The whole 5-args-for-prctl thing was a bit of a misdesign.

The general preference is that, for new prctls, unused arguments 
should be required to be zero. Historically, there was much
inconsistency.

> glibc explicitly has
> 
> 	extern int prctl (int __option, ...);
> 
> (and nobody has to write _exit(0, 0, 0, 0, 0, 0) after all.)
> 
> Is there some agreed rationale for requiring redundant arguments to be
> supplied explicitly as zero?  For now there are likely to be few users
> of this, so we _might_ get away with changing the behaviour here if it's
> considered important enough.

See above.

> There is no forwards compatibility problem with this prctl though,
> because there are spare bits in arg2 which can "turn on" additional
> args if needed.
> 
> Also, it's implausible that PR_SVE_GET_VL will ever want an argument.
> 
> There are still 2 billion unallocated prctl numbers, so new prctls can
> always be added if there's ever a need to work around these limitations,
> but it seems extremely unlikely.
> 
>>
>>> +.IP
>>> +The bits of
>>> +.I arg2
>>> +corresponding to
>>> +.B SVE_VL_LEN_MASK
>>
>> PR_SVE_LEN_MASK
> 
> Hmm, not sure how that happened.  Good spot!
> 
> I'll recheck that all the names are real when reposting.
> 
>>> +must be set to the desired vector length in bytes.
>>> +In addition,
>>> +.I arg2
>>> +may include zero or more of the following flags:
>>> +.RS
>>> +.TP
>>> +.B PR_SVE_VL_INHERIT
>>> +Inherit the configured vector length across
>>> +.BR execve (2).
>>> +.TP
>>> +.B PR_SVE_SET_VL_ONEXEC
>>> +Defer the change until the next
>>> +.BR execve (2)
>>> +in this thread.
>>
>> (aside, it's weird that we didn't allocate (1<<16) for one of these flags)
> 
> The flag definitions are shared with ptrace: ptrace is the
> SVE_PT_REGS_SVE format selection bit, which isn't relevant to the prctl.
> 
> Maybe it would have made more sense to keep the definitions completely
> separate, but it's there now.
> 
>>> +If
>>> +.B PR_SVE_VL_INHERIT
>>> +is also included in
>>> +.IR arg2 ,
>>> +it takes effect
>>> +.I after
>>> +this deferred change.
>>
>> I find this a bit hard to follow, since it's not clear to me whether the
>> INHERIT flag is effectively set before or after the next execve().
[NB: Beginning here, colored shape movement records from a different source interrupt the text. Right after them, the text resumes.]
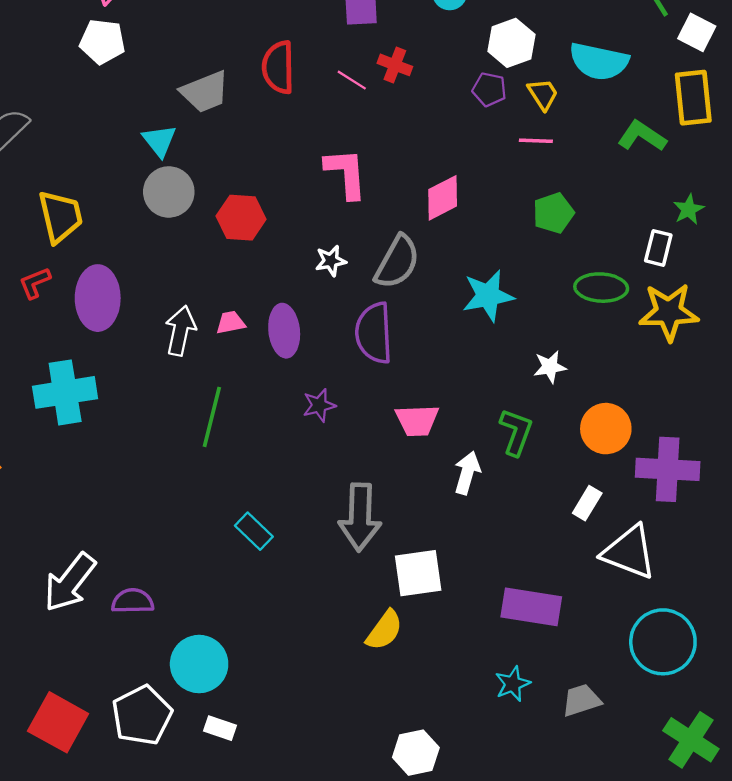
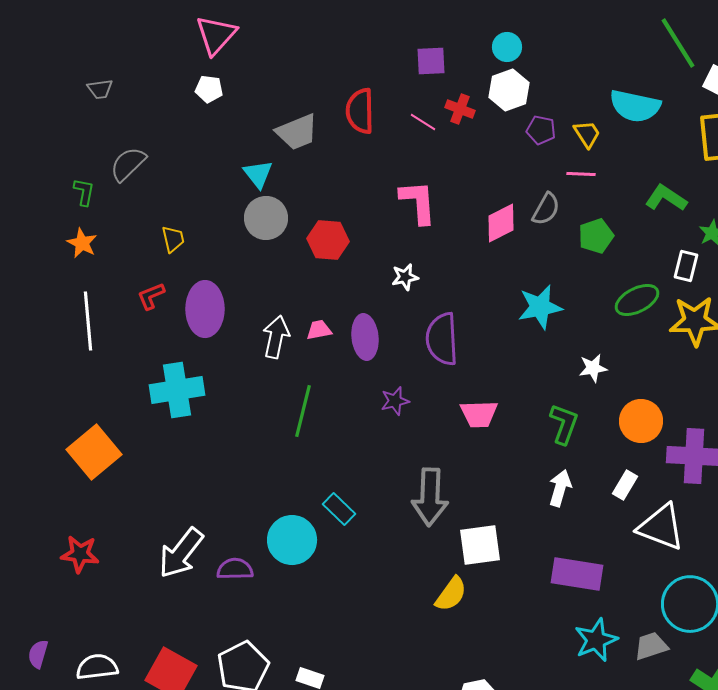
white pentagon: (102, 42) -> (209, 89), size x0.7
white hexagon: (511, 43) -> (509, 90), moved
green L-shape: (642, 136) -> (666, 198), moved
yellow trapezoid: (60, 216) -> (173, 239), size x0.6
gray semicircle: (397, 262) -> (546, 209), moved, size x0.7
green ellipse: (601, 288) -> (637, 300), turned -30
white arrow: (467, 473) -> (560, 488), moved
cyan circle: (199, 664) -> (292, 540), moved
cyan star: (513, 684) -> (596, 640), moved, size x1.4
gray trapezoid: (581, 700) -> (651, 646), moved

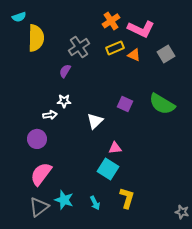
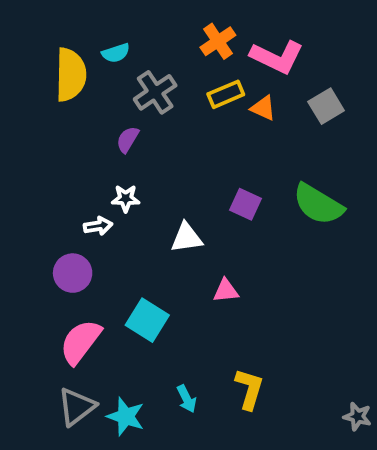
cyan semicircle: (19, 17) -> (116, 53), moved
white triangle: (95, 121) -> (187, 238), turned 36
cyan square: (108, 169) -> (147, 320), moved
cyan star: (64, 200) -> (126, 416), moved

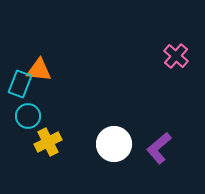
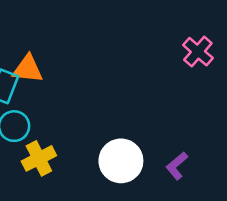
purple L-shape: (159, 148) -> (177, 166), size x0.7

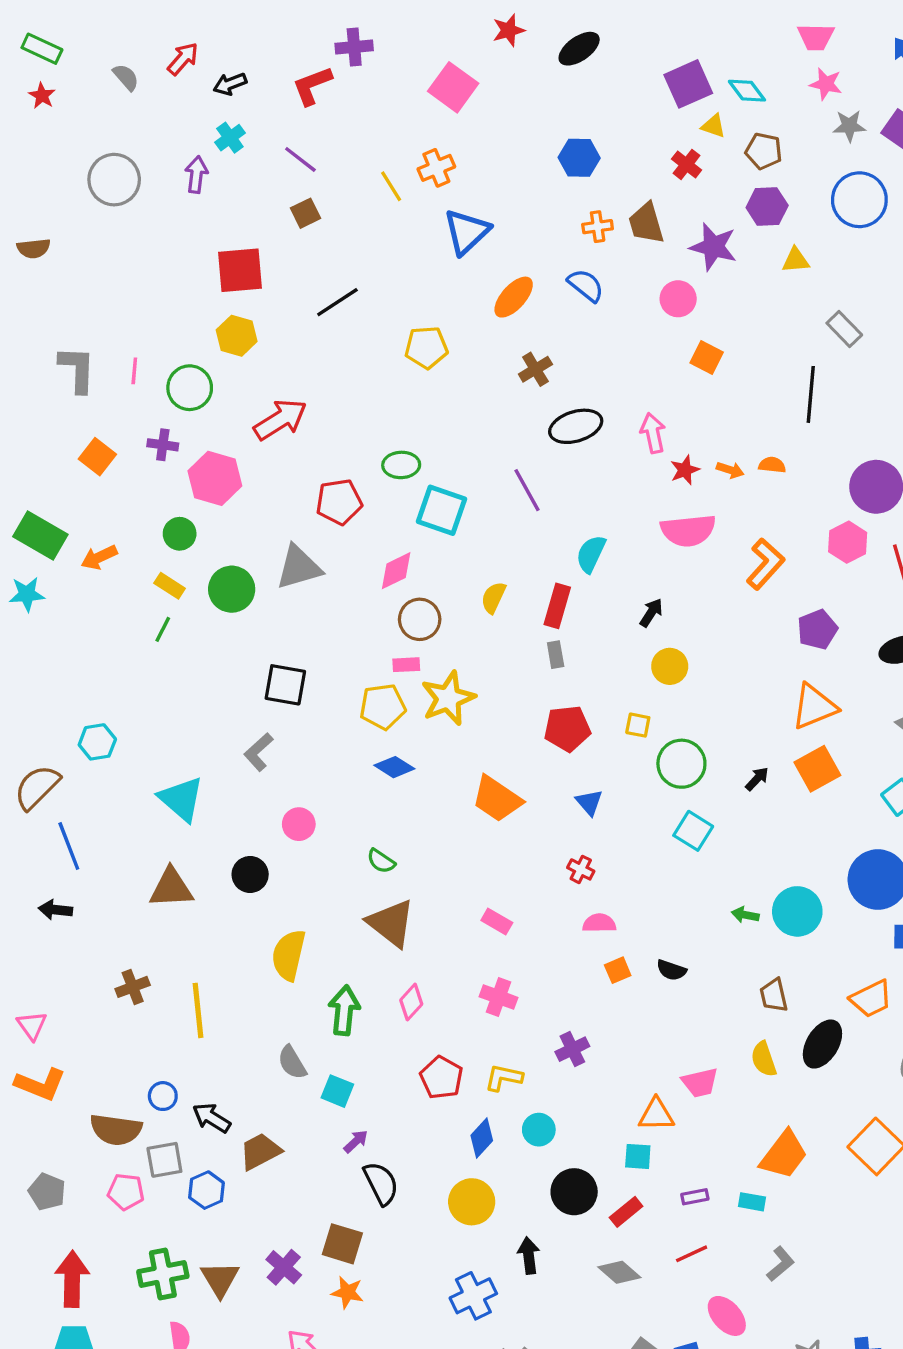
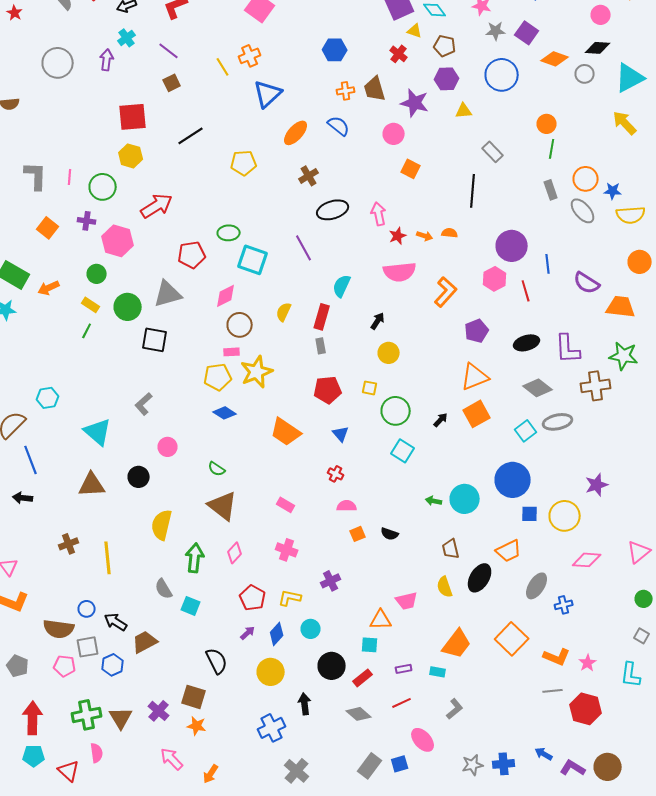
black square: (285, 685) -> (155, 340), moved
purple arrow: (356, 1141) -> (248, 633), moved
In other
>> words, if both PR_SVE_SET_VL_ONEXEC and PR_SVE_VL_INHERIT are specified,
>> is the vector length preserved or reset on the next execve()?
> 
> It makes no difference, because the ONEXEC handling takes priority over
> the INHERIT handling. But either way INHERIT is never cleared by execve()
> and will apply at subsequent execs().
> 
> Explaining all this properly seems out of scope here.  Maybe this should
> be trimmed down rather than elaborated?  Or perhaps just explain it in
> terms of what the kernel does instead of futile attempts to make it
> intuitive?
> 
> Ultimately I'll probably write a separate page or pages for SVE and other
> arm64 specifics.

(okay.)

>>> +.RE
>>> +.IP
>>> +On success, the vector length and flags are set as requested,
>>> +and any deferred change that was pending immediately before the
>>> +.B PR_SVE_SET_VL
>>> +call is canceled.
>>
>> Huh, turns out 'canceled' is a valid US spelling. Fair enough, but it looks
>> wrong to me ;)
> 
> Yeah, I know, but the man pages do have a documented policy on this...
> 
> prctl.2 has a lot of authors, so having mixed spellings could get
> particularly messy.

Quite. Indeed, that was how things were when I took over as
maintainer: a hodge-podge of British and American spellings,
occasionally even in the same page. I decided we needed
consistency, and though American is not my native spelling,
it seemed the most appropriate convention.

>>
>>> +If
>>> +.B PR_SVE_SET_VL_ONEXEC
>>> +was included in
>>> +.IR arg2 ,
>>> +the returned value describes the configuration
>>> +scheduled to take effect at the next
>>> +.BR execve (2).
>>
>> "describes the configuration" how?
>>
>>> +Otherwise, the effect is immediate and
>>> +the returned value describes the new configuration.
>>> +The returned value is encoded in the same way as the return value of
>>> +.BR PR_SVE_GET_VL .
>>
>> Aha. Maybe move this bit up slightly?
> 
> Yes, I'll reorder that.
> 
>>
>>> +.IP
>>> +If neither of the above flags is included in
>>
>> are included
> 
> Debatable.
> 
> The subject of the verb here is not "flags" (plural), but "neither of
> the above flags" (which is more nuanced, though it can be interpreted
> as singular).  Usage varies, and I don't consider this wrong.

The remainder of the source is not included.